Put very tersely, planetary recognition deals a fundamental blow to Euromodern cosmology, and the worlds that have been constructed in its image, oftentimes by violent force. By “world” here, I do not mean the Earth, but rather the organization of coexistence, which implies socio-technical, semantic, taxonomic, material, political and economic configurations. The end of history, as a domain of strictly human affairs in Chakrabarty’s sense, coincides with what Denise Ferreira da Silva calls for as an end to the world as we know it. While on the surface this statement may seem dystopian, her emphasis on the “as we know it”, incites us to think and experiment with referential frameworks for understanding coexistence in conditions of inseparability. In a cosmology conditioned by the principle of separability, which da Silva identifies as foundational to the Euromodern project in ethical and epistemic terms, the world is operationalized, sorted, thought and configured to confirm its existence as a “ordered whole composed of separate parts relating through the mediation of constant units of measurement”. Less abstractly, we see such cosmology put into action in the appraisal of *some* humans as masterfully separate from the ground, or nature, which encourages an appraisal of the earth as a mere resource-base to nourish voracious human appetites. And through the design of time itself, exemplified by the instantiation of the prime meridian located in Greenwich – a temporal system designed in 1884 that facilitated global navigation incentivized by trade, as well as the coordination of railroad scheduling. The ramifications of this particular cosmology inflated to global proportions, has also forced us to grapple with existential questions, not only on an individual scale of confronting one’s finitude, but at the species dimension of possible finitude or extinction, implicating the integration of evolutionary temporality.

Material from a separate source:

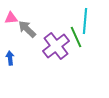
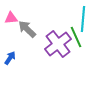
cyan line: moved 2 px left, 2 px up
purple cross: moved 2 px right, 2 px up
blue arrow: rotated 40 degrees clockwise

The unidirectional, exclusively human, referential design of time belonging to Euromodernity figures ancestrality in purely unburdonsome terms. If the future is guaranteed to be better than the past according to the forward march of time, it becomes possible to separate ones activities from ancestral accountability. With the recognition of Anthropogenic climate change and the dimensions of coexistence revealed through planetary models, this conceptual temporal divorce from ancestrality, now becomes materially evident as an existential threat.
 Denise Ferreira da Silva, “On Difference Without Separability,” in Live Uncertainty: Catalogue for the 32nd Sao Paolo Biennale, (2016) 57-65.